The Bristol Type 92, sometimes known as the Laboratory biplane, was an aircraft built by the Bristol Aeroplane Company to address the differences between wind tunnel cowling models and full scale cowling for radial engines and was designed as a scaled-up version of a wind tunnel model aircraft. One was built and flew in the mid-1920s.

==Development==
In the development of the Bristol Badger in 1919, Bristol's chief designer Frank Barnwell had noted discrepancies between wind tunnel model tests and full-size aircraft, particularly in the failure to predict the Badger's lateral instability. He had responded by building the Badger X which had standard Badger wings combined with a very simple fuselage, intended to look like a scaled-up wind tunnel model for comparison. The Badger went on to become a testbed for Bristol's Jupiter radial engine in a variety of cowlings. Once again, it was difficult to extrapolate from wind tunnel measurements on cowling aerodynamics and engine cooling to the full scale, so that the cooling behaviour of cowlings that were aerodynamically efficient was hard to predict. Cooling difficulties were experienced with the Badger and later Jupiter-powered Bristol types like the Bullfinch and Ten-seater.

Barnwell's response was again to design a full-scale aircraft which had the simplifications of a typical wind tunnel model, to which could be fitted any of several cowlings over the Jupiter engine; the Type 92 was the result. It was a two-bay biplane without stagger or sweep on the equal span, square-tipped wings. These and the tail unit, which was also very rectangular and simple, were fabric-covered steel strip and tube structures. Part of the Type 92's odd appearance came from the wish to minimise wing-fuselage aerodynamic interactions. To achieve this, the vertical gap between the wings was large: at 9 ft it was 25% of the span.
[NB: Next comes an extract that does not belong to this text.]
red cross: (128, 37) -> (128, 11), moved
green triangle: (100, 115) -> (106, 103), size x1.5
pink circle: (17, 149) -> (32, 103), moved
The undercarriage had a wide track and was a single axle arrangement mounted below the ends of the inner interplane struts.
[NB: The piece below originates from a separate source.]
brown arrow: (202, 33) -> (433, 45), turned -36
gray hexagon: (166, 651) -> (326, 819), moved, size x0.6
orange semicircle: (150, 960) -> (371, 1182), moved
The fuselage was also simple, the structural part being a plywood-covered box girder about 2 ft square from the nose to aft of the second cockpit, where it tapered in plan only to an edge at the tail. Two streamlined pylons joined the wings to the box, above and below, carrying the fuselage at mid gap. For the aerodynamic investigations, the untapered part of the fuselage could be contained in circular fairings of different diameters; originally a range of five sizes was planned, but to reduce cost only the smallest (3 ft) and largest (5 ft) were flown. Since the diameter of the Jupiter was about 4 ft 7 in, the cylinder heads were well exposed with the smaller fairing and enclosed by the larger.

==Operational history==
Powered by a Jupiter V engine, the Type 92 first flew from Filton on 13 November 1925. It was ungainly in the air, was never registered nor flown far from Filton, but it was in use for more than two years, mostly with the 3 ft fairing. The larger fairing was fitted in 1928, but not long after, the undercarriage was damaged in a heavy landing and the Type 92 did not fly again.
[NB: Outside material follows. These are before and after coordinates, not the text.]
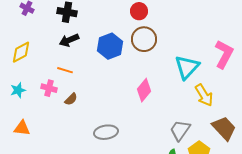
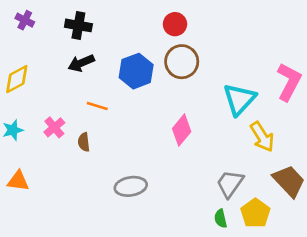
orange line: (65, 70) -> (97, 106), moved
pink cross: (49, 88) -> (54, 127), turned 35
brown semicircle: (71, 99) -> (84, 142), turned 128

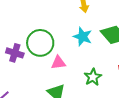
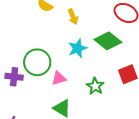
cyan star: (83, 37) -> (78, 48), turned -30

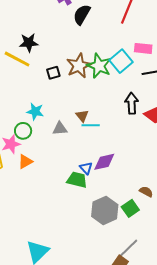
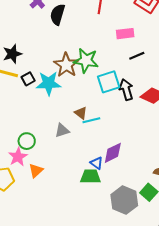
cyan square: (121, 61) -> (109, 82), moved, turned 35
black square: (53, 73) -> (28, 79), moved
cyan star: (35, 111) -> (49, 83), moved, size x1.4

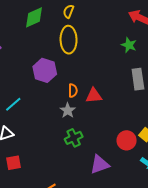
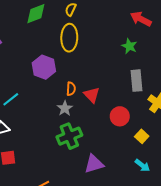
red triangle: (94, 96) -> (92, 95), turned 48
green cross: (74, 138) -> (69, 136), size x1.4
red circle: (127, 140) -> (120, 116), moved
By the end of the 1920s, the problem of cowling radial engines was beginning to be mastered, though it is not clear how much the Type 92 contributed to the solution. In 1929, the Townend ring appeared, improving the airflow but open enough not to impede cooling; in 1928-9, NACA was releasing and applying the results of very successful tests on closely cowled engines in the 20 ft diameter Propeller Research Tunnel (PRT). The PRT's ability to test full scale cowlings meant that they could be developed under ground-based laboratory conditions, rather than flying them on a laboratory aircraft, and the difficult problems of trying to scale low Reynolds number model data to realistic values were avoided.